I was forced to admit that I had acted very clumsily. I humbly begged her pardon. I would never do it again. Her next bridegroom might be a Mohammedan, for all that I cared.
"You never could speak sensibly to me. No matter! I'll bring Wenceslaus Kvatopil back here one of these days."
And off she went in a huff.
This interruption had annoyed me. I had lots to do. I had to write the addresses of our subscribers on the covers of the neatly folded newspapers. This was not an ideal occupation, especially when one had to paste on the wrappers as well, which it was also my business to do. Some proof-sheets were also awaiting me with a lot of printers' errors. It was a realization of the proverb, "When the church is poor, the parson tolls the bell himself." In my leisure hours, however—my time of repose—I went on with my romance, "A Hungarian Nabob"; the idea of the principal character I had borrowed from a story of my wife's.
A couple of weeks elapsed. One evening, when I was hesitating whether I should go and see about my oil-lamp myself, or wait till clerk Coloman returned home from the post, or the chamber-maid from the theatre, whither she had gone to carry my consort her costume in a basket, a violent ringing began outside. I had to go and open the door myself.
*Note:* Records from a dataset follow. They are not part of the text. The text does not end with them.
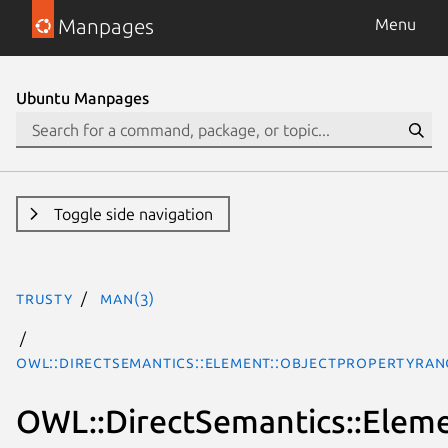
Manpages
Menu
Ubuntu Manpages
Toggle side navigation
trusty
man(3)
OWL::DirectSemantics::Element::ObjectPropertyRan
OWL::DirectSemantics::Elem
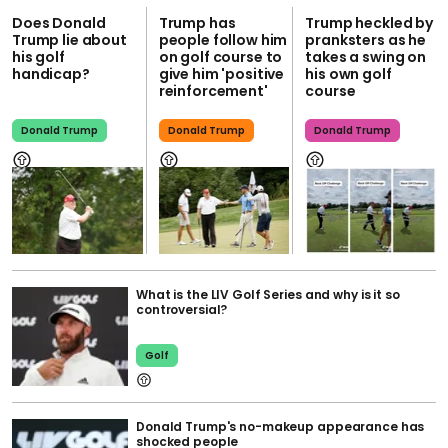
Does Donald
Trump has
Trump heckled by
Trump lie about
people follow him
pranksters as he
his golf
on golf course to
takes a swing on
handicap?
give him 'positive
his own golf
reinforcement'
course
Donald Trump
Donald Trump
Donald Trump
What is the LIV Golf Series and why is it so
controversial?
Golf
Donald Trump's no-makeup appearance has
shocked people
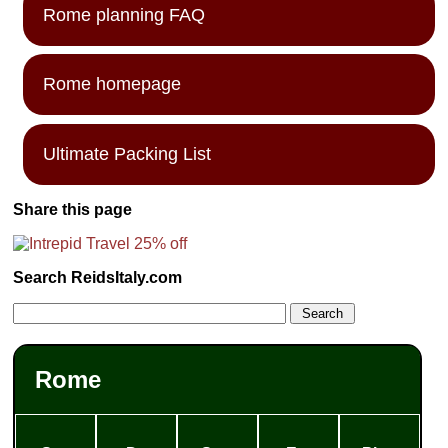
Rome planning FAQ
Rome homepage
Ultimate Packing List
Share this page
Search ReidsItaly.com
Rome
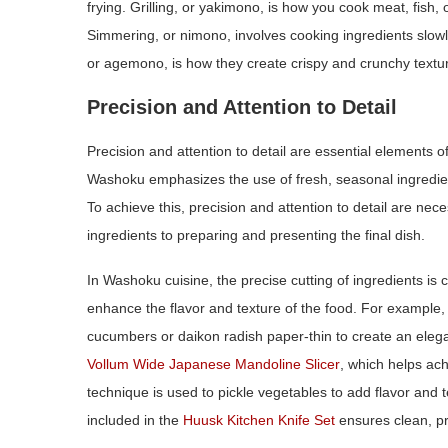
frying. Grilling, or yakimono, is how you cook meat, fish,
Simmering, or nimono, involves cooking ingredients slowly 
or agemono, is how they create crispy and crunchy textu
Precision and Attention to Detail
Precision and attention to detail are essential elements o
Washoku emphasizes the use of fresh, seasonal ingredien
To achieve this, precision and attention to detail are nec
ingredients to preparing and presenting the final dish.
In Washoku cuisine, the precise cutting of ingredients is c
enhance the flavor and texture of the food. For example, 
cucumbers or daikon radish paper‑thin to create an elega
Vollum Wide Japanese Mandoline Slicer
, which helps ach
technique is used to pickle vegetables to add flavor and t
included in the
Huusk Kitchen Knife Set
ensures clean, pr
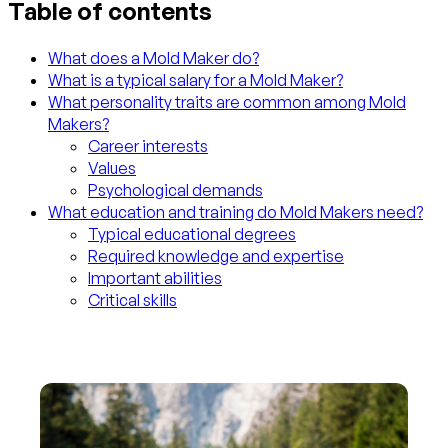
Table of contents
What does a Mold Maker do?
What is a typical salary for a Mold Maker?
What personality traits are common among Mold
Makers?
Career interests
Values
Psychological demands
What education and training do Mold Makers need?
Typical educational degrees
Required knowledge and expertise
Important abilities
Critical skills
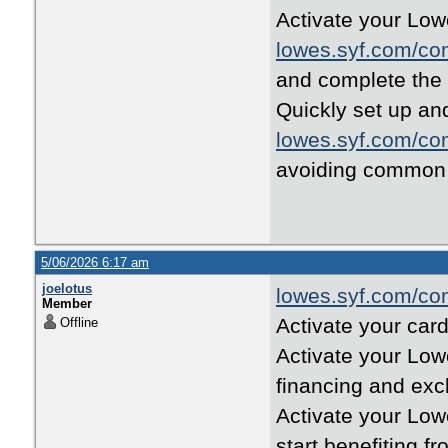
Activate your Low
lowes.syf.com/co
and complete the
Quickly set up and
lowes.syf.com/co
avoiding common 
5/06/2026 6:17 am
joelotus
lowes.syf.com/co
Member
Activate your card
Offline
Activate your Low
financing and excl
Activate your Low
start benefiting f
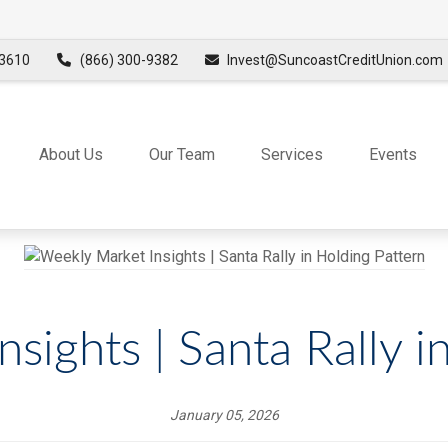
3610
(866) 300-9382
Invest@SuncoastCreditUnion.com
About Us
Our Team
Services
Events
sights | Santa Rally i
January 05, 2026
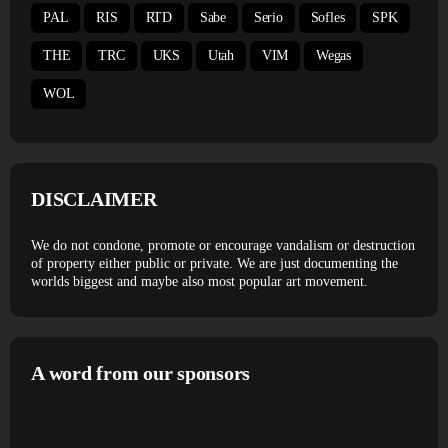
PAL
RIS
RTD
Sabe
Serio
Sofles
SPK
THE
TRC
UKS
Utah
VIM
Wegas
WOL
DISCLAIMER
We do not condone, promote or encourage vandalism or destruction
of property either public or private. We are just documenting the
worlds biggest and maybe also most popular art movement.
A word from our sponsors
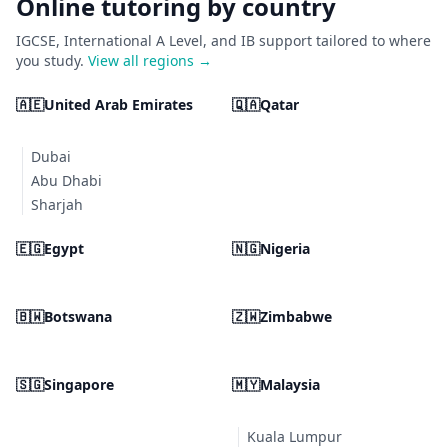
Online tutoring by country
IGCSE, International A Level, and IB support tailored to where
you study.
View all regions →
🇦🇪
United Arab Emirates
🇶🇦
Qatar
Dubai
Abu Dhabi
Sharjah
🇪🇬
Egypt
🇳🇬
Nigeria
🇧🇼
Botswana
🇿🇼
Zimbabwe
🇸🇬
Singapore
🇲🇾
Malaysia
Kuala Lumpur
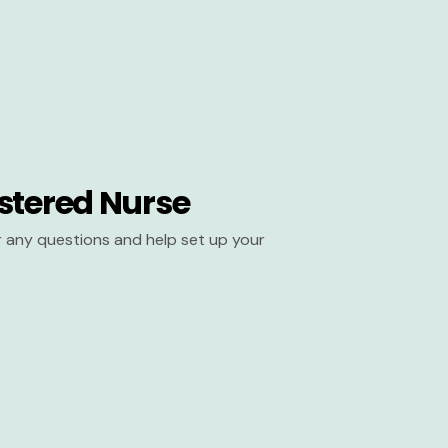
stered Nurse
er any questions and help set up your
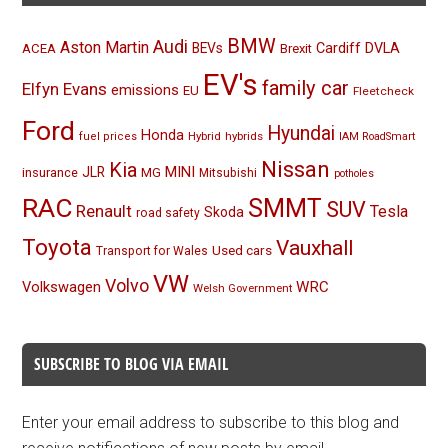
BMW
Audi
Aston Martin
BEVs
Cardiff
DVLA
ACEA
Brexit
EV's
family car
Elfyn Evans
emissions
EU
Fleetcheck
Ford
Hyundai
Honda
Hybrid
hybrids
fuel prices
IAM RoadSmart
Nissan
Kia
MINI
JLR
insurance
MG
Mitsubishi
potholes
RAC
SMMT
SUV
Renault
Tesla
Skoda
road safety
Toyota
Vauxhall
Used cars
Transport for Wales
VW
Volvo
Volkswagen
WRC
Welsh Government
SUBSCRIBE TO BLOG VIA EMAIL
Enter your email address to subscribe to this blog and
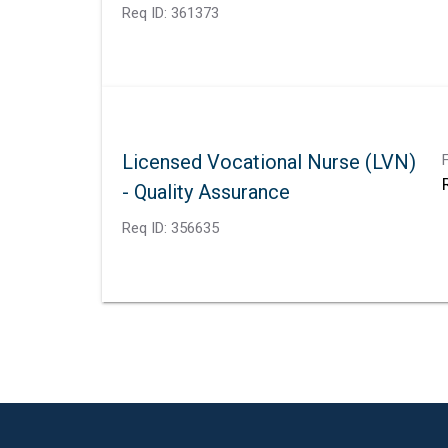
Req ID:
361373
Licensed Vocational Nurse (LVN)
- Quality Assurance
Req ID:
356635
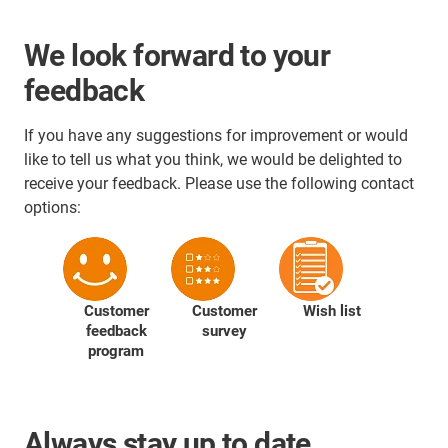
We look forward to your
feedback
If you have any suggestions for improvement or would
like to tell us what you think, we would be delighted to
receive your feedback. Please use the following contact
options:
Customer
Customer
Wish list
feedback
survey
program
Always stay up to date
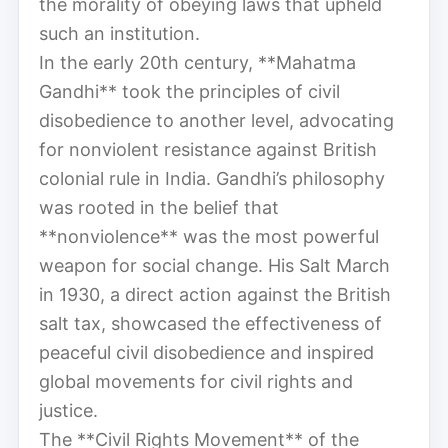
the morality of obeying laws that upheld
such an institution.
In the early 20th century, **Mahatma
Gandhi** took the principles of civil
disobedience to another level, advocating
for nonviolent resistance against British
colonial rule in India. Gandhi’s philosophy
was rooted in the belief that
**nonviolence** was the most powerful
weapon for social change. His Salt March
in 1930, a direct action against the British
salt tax, showcased the effectiveness of
peaceful civil disobedience and inspired
global movements for civil rights and
justice.
The **Civil Rights Movement** of the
To my great surprise, I saw Bessy before me with her lieutenant on her arm.
Wenceslaus Kvatopil was bubbling over with affability.
"Here I am again, sir. They have arrested me, and put me in chains. I must surrender."
Yes, I thought, when the starving garrison is reduced to horse-flesh.
"The siege was vigorous. Such batteries. Look! Those eyes! Congreve rockets are nothing in comparison. The star battery is already taken."